Всего с округи съезжалось около трех сотен мужей и примерно треть того женщин. И как ни велика была усадьба Харальда Тордсона, всех она вместить не могла. И поэтому многие гости жили в палатках и под навесами, окружавшими торг. Здесь же жили и некоторые купцы, однако многие из них предпочитали ночевать на кораблях, заботясь о том, чтобы никто, польстившись на их товар и перебрав пива, не вздумал заплатить за него сталью вместо серебра. Ведь хотя они и находились под защитой закона и гостеприимства Харальда Тордсона, кое-кто мог решить, что серебряная марка – слишком высокая цена по сравнению с ударом меча. Особенно если пиво в рог лилось крепкое, осеннее.
В этот год Торбранд решил в первый раз взять на торг не только Бьёрна, но и Хельги. Хильда с дочерями осталась дома, следить за хозяйством. В первый же день Торбранд смог удачно продать молодых бычков и сушеную рыбу. Поторговавшись с полудня почти до заката, он также купил соли и железа для своей кузни. На радостях, что не продешевил, он не пожалел серебра на дорогую ткань в подарок Хильде и дочерям.
Бьёрн в это время успел обойти всех купцов и только у самого последнего нашел то, что хотел. Это была заколка для плаща, сработанная из серебра с янтарем. И даже Торбранд сказал, что с таким подарком Торгунн придется еще долго ждать жениха.

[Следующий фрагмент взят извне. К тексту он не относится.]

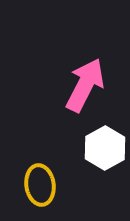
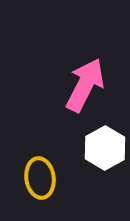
yellow ellipse: moved 7 px up
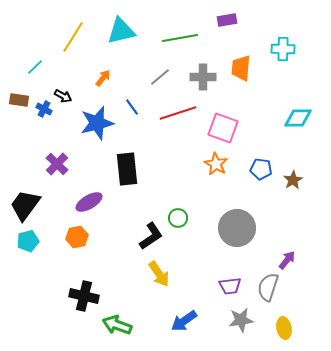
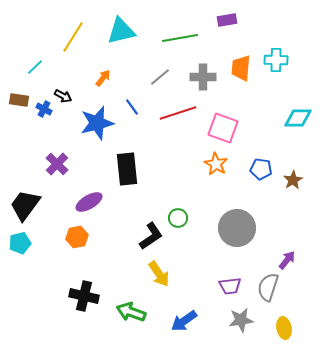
cyan cross: moved 7 px left, 11 px down
cyan pentagon: moved 8 px left, 2 px down
green arrow: moved 14 px right, 13 px up
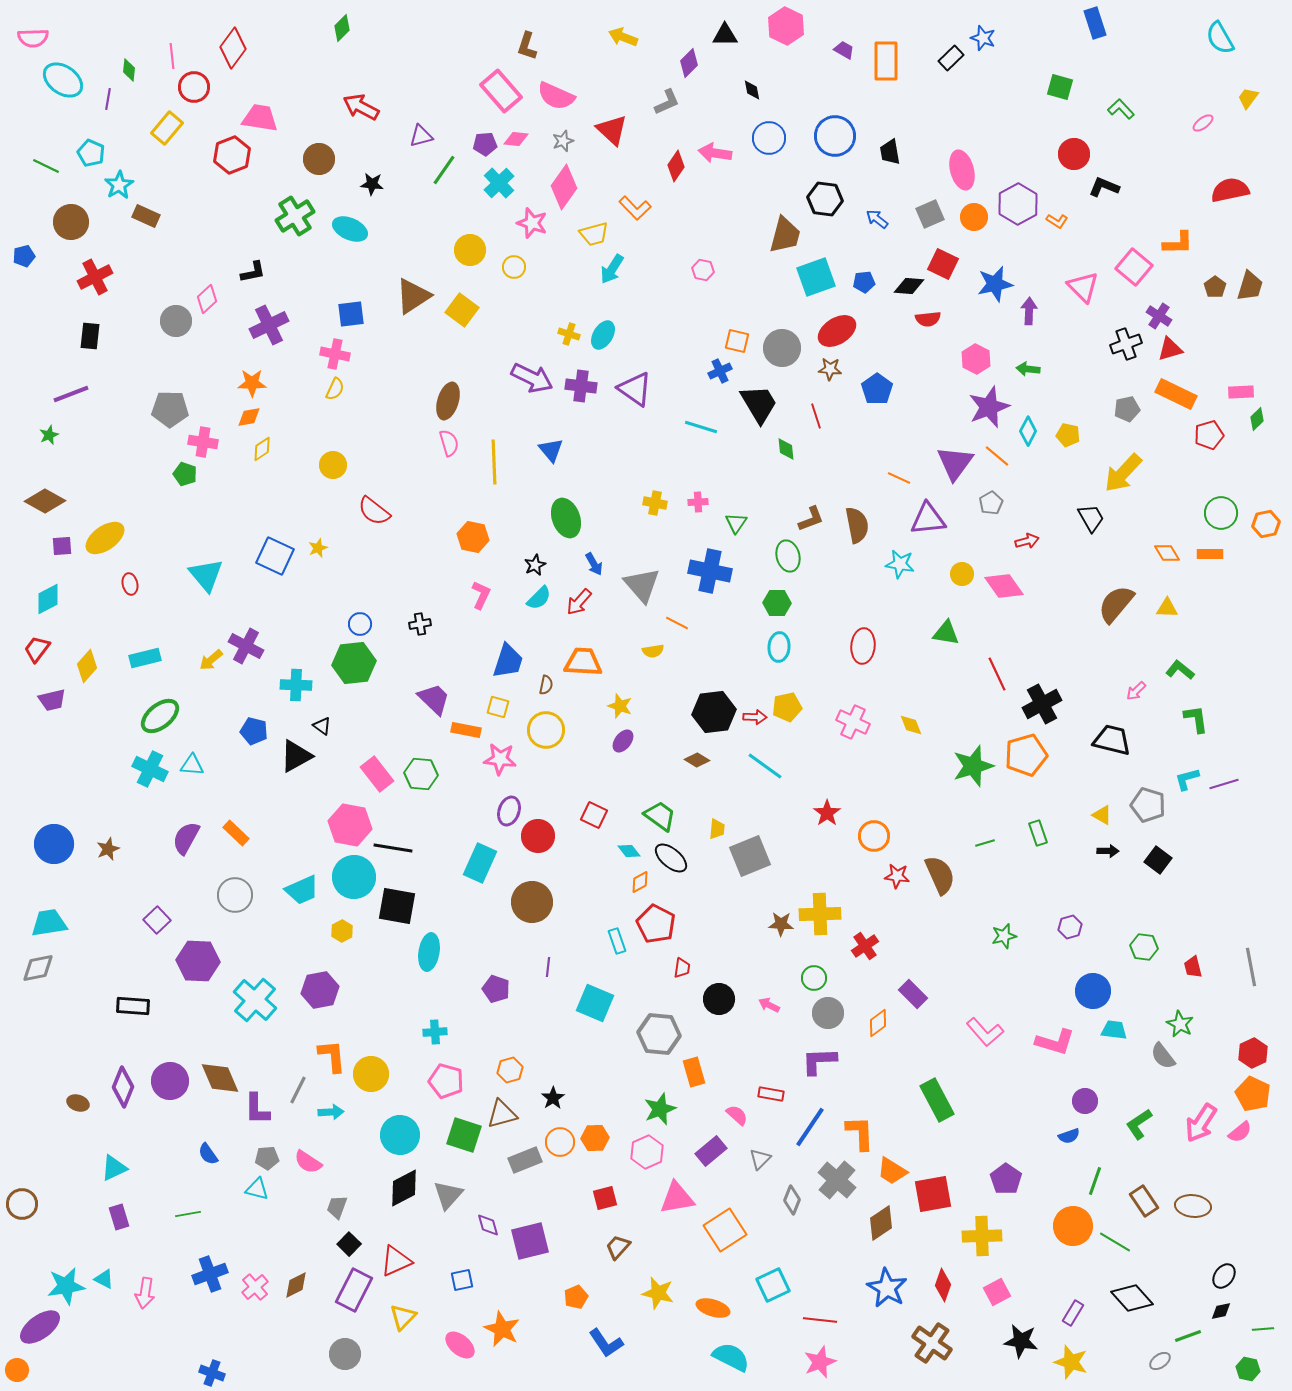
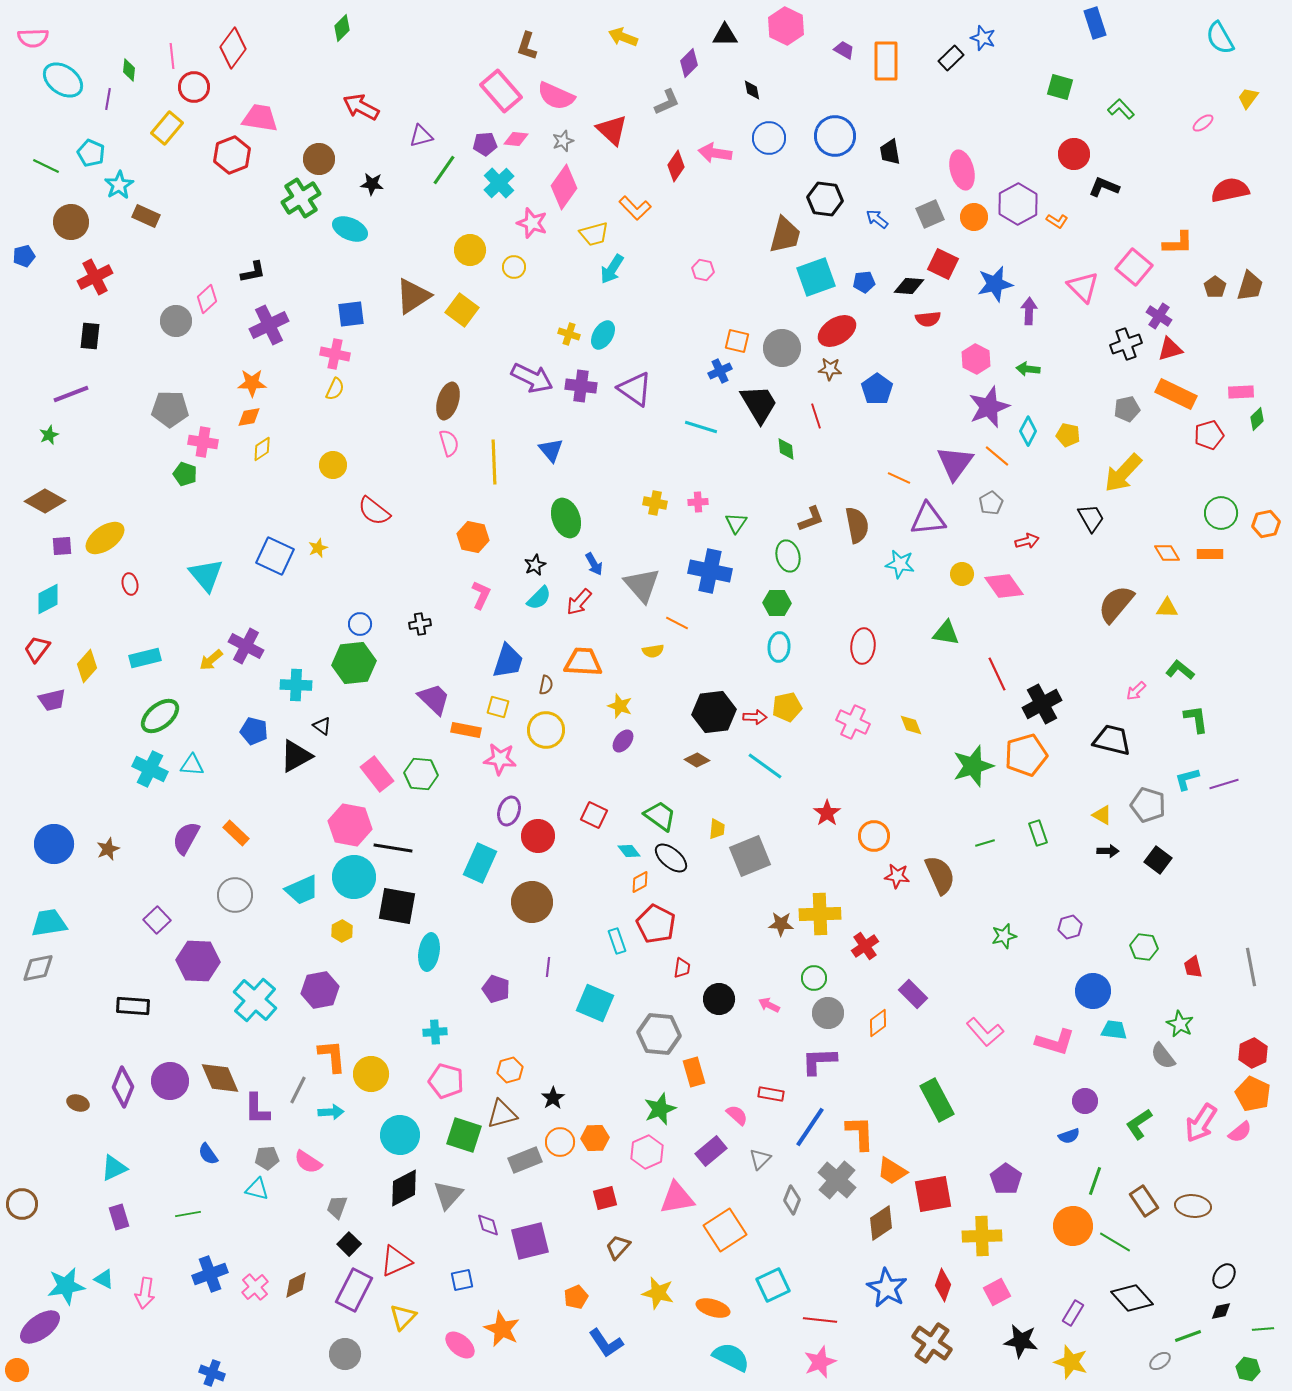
green cross at (295, 216): moved 6 px right, 18 px up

На торг съезжались люди со всей округи: здесь был и Одд Одноногий с дочерьми, и Асгрим с Торгунн и сыновьями, и Торвинд из Хиллестада, который приехал, видать, нарочно, чтобы устроить свадьбу сына и Сигрун, потому как обычно ездил на ярмарку на север, в Трондхейм, полагая, что там и купцов больше, и торг лучше. С Торвиндом приехали два сына – Гутторм и Торгиль. Гутторму тогда должно было скоро исполниться двадцать лет от роду, Торгиль был года на четыре младше.

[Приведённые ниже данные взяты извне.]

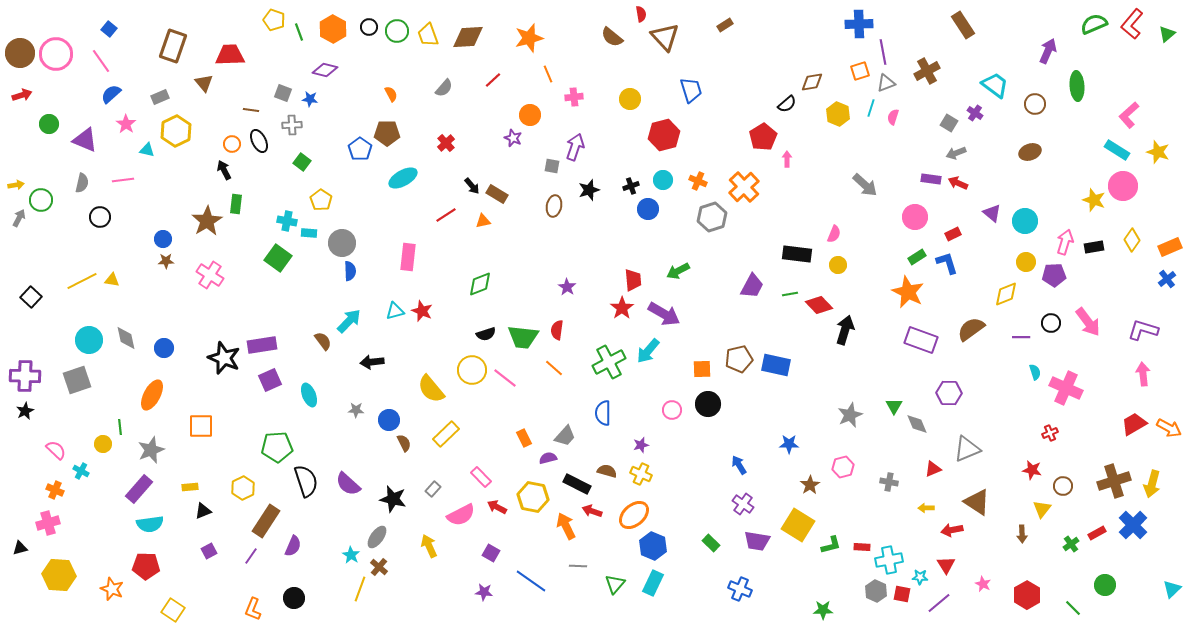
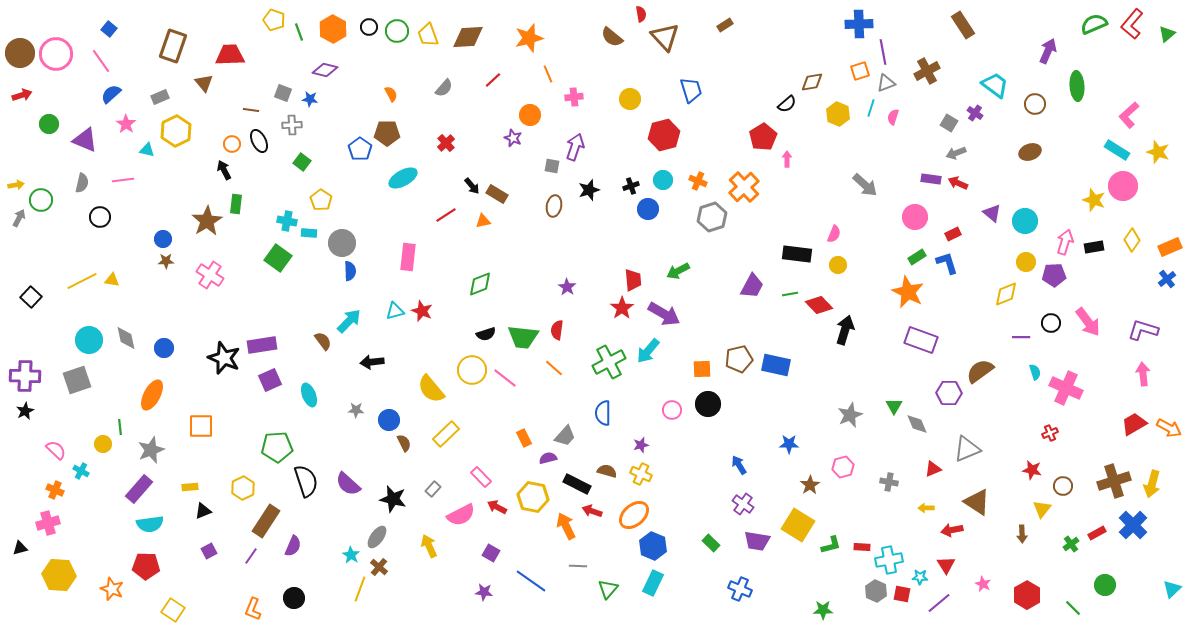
brown semicircle at (971, 329): moved 9 px right, 42 px down
green triangle at (615, 584): moved 7 px left, 5 px down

Здесь Хельги в первый раз увидел Сигрун, которую показал ему Бьёрн, чтобы быть уверенным, что в висе голубые глаза не станут изумрудными, а золотые волосы – русыми. И Бьёрн долго хвалил ее красивое лицо, мягкую поступь, высокий рост, спокойный взгляд. Но Хельги больше смотрел на младшую сестру Сигрун – Ингрид. Ингрид была на два года младше Сигрун, а той уже минуло семнадцать зим. Но если у Сигрун красота была холодной, то лицо Ингрид каждое мгновение менялось, то расцветая улыбкой, то поднятыми бровями задавая какой-то вопрос, то поджатыми губками выражая недовольство. Ростом была она пониже сестры, но походка была такая же легкая, а волосы у нее были соломенного цвета и коса доставала до пояса.

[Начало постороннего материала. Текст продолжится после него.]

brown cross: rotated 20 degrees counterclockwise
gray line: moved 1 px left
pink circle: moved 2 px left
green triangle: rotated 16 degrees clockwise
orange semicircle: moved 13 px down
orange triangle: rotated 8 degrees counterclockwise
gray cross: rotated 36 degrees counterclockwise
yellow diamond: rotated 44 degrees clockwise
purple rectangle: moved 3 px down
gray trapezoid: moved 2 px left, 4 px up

Долго Хельги не мог глаз отвести от Ингрид, да брат сказал ему, что такая девушка вряд ли суждена тому, кто не славен ни землей, ни военным счастьем, ни серебром.
А вечером все знатные люди округи собрались на пир в доме у Харальда Тордсона. Ибо Харальд был самым знатным человеком в округе и вел свой род от Харальда Золотобородого, хотя и по женской ветви. И не будь Норвегия теперь целиком под властью Хакона ярла, мог бы Харальд стать королем Согна. Особенно после того, как секира короля Эйрика выкосила многих других наследников.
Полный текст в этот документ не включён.